Secretive Tory election call center performed ‘unlawful’ direct marketing, no one will be charged
The Information Commissioner’s Office (ICO) found that “two small sections” of the scripts supplied by the party to workers at Blue Telecoms center in Neath, Wales crossed the line from legitimate market research into “unlawful” direct marketing.
The findings follow an undercover investigation by Channel 4 News, which claimed the call center workers may have been carrying out paid canvassing, banned under electoral law.
ICO head of enforcement Steve Eckersley said in a statement posted online: “We’ve found that two small sections of the written scripts used by those making the calls crossed the line from legitimate market research to unlawful direct marketing. We’ve stopped short of formal regulatory action because the overall campaign was genuine market research.
“The two sections we had concerns about were not enough to trigger formal enforcement action when considered along with the campaign as a whole. But we have been clear about what we expect in the future. We’ve warned the party that its campaigns must be rigorously checked for questions that fall outside the bounds of market research.”
Channel 4’s investigation revealed callers were told to say they worked for a market research company called ‘Axe Research.’ No such company is registered in England or Wales.
The broadcaster’s evidence suggests that on the day of the election, staff called voters in 10 marginal seats, including Bridgend, Gower, Clwyd South, and Wrexham.
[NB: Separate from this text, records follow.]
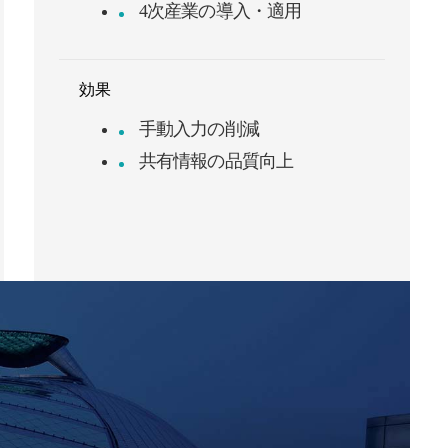
4次産業の導入・適用
効果
手動入力の削減
共有情報の品質向上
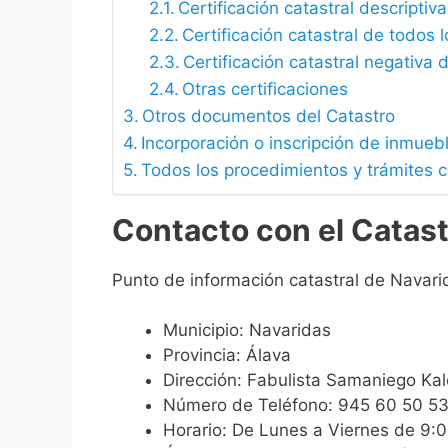
Certificación catastral descriptiva
Certificación catastral de todos 
Certificación catastral negativa d
Otras certificaciones
Otros documentos del Catastro
Incorporación o inscripción de inmueb
Todos los procedimientos y trámites 
Contacto con el Catast
Punto de información catastral de Navari
Municipio: Navaridas
Provincia: Álava
Dirección: Fabulista Samaniego Ka
Número de Teléfono: 945 60 50 5
Horario: De Lunes a Viernes de 9:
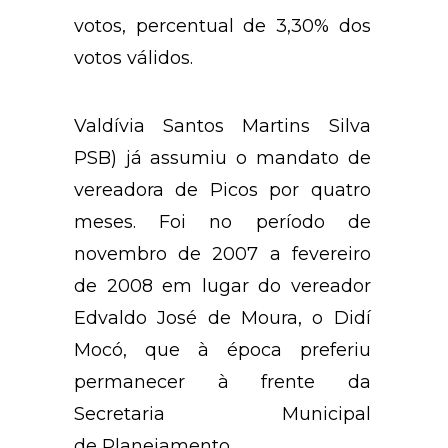
votos, percentual de 3,30% dos
votos válidos.
Valdívia Santos Martins Silva
PSB) já assumiu o mandato de
vereadora de Picos por quatro
meses. Foi no período de
novembro de 2007 a fevereiro
de 2008 em lugar do vereador
Edvaldo José de Moura, o Didí
Mocó, que à época preferiu
permanecer à frente da
Secretaria Municipal
de
Planejamento
.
Undecided voters were told “the election result in your marginal constituency is going to be very close between Theresa May’s Conservatives and Jeremy Corbyn’s Labour Party.”
They were then asked: “So, does knowing that you live in a marginal constituency that will determine who is prime minister for the Brexit negotiations, does that make you a lot more likely to vote for Theresa May’s Conservative candidate or a little more likely to vote for Theresa May’s Conservative candidate, or are you still unsure, or does it not make a difference?”
A week before the election, the same call center staff started saying they were calling on behalf of “Theresa May’s Conservatives.”
Undecided voters were fed key Tory campaign messages, including references to the Brexit negotiations and warnings about a hung parliament.
The Tories have denied breaking the law. It insists the scripts it supplied were compliant with data protection and information legislation.